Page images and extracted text
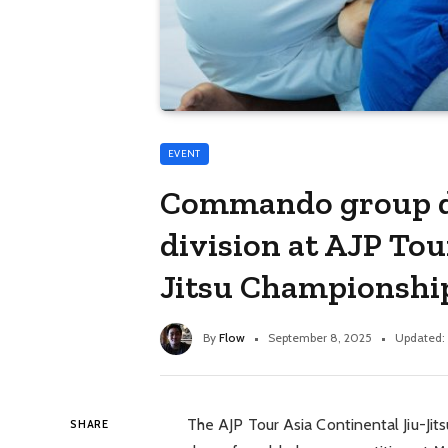
EVENT
Commando group d
division at AJP Tou
Jitsu Championshi
By
Flow
September 8, 2025
Updated:
The AJP Tour Asia Continental Jiu-Ji
SHARE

Exercise directions:
Please output each line above exactly and omit all images.

Answer space:
EVENT
Commando group d
division at AJP Tou
Jitsu Championshi
By
Flow
September 8, 2025
Updated:
The AJP Tour Asia Continental Jiu-Ji
SHARE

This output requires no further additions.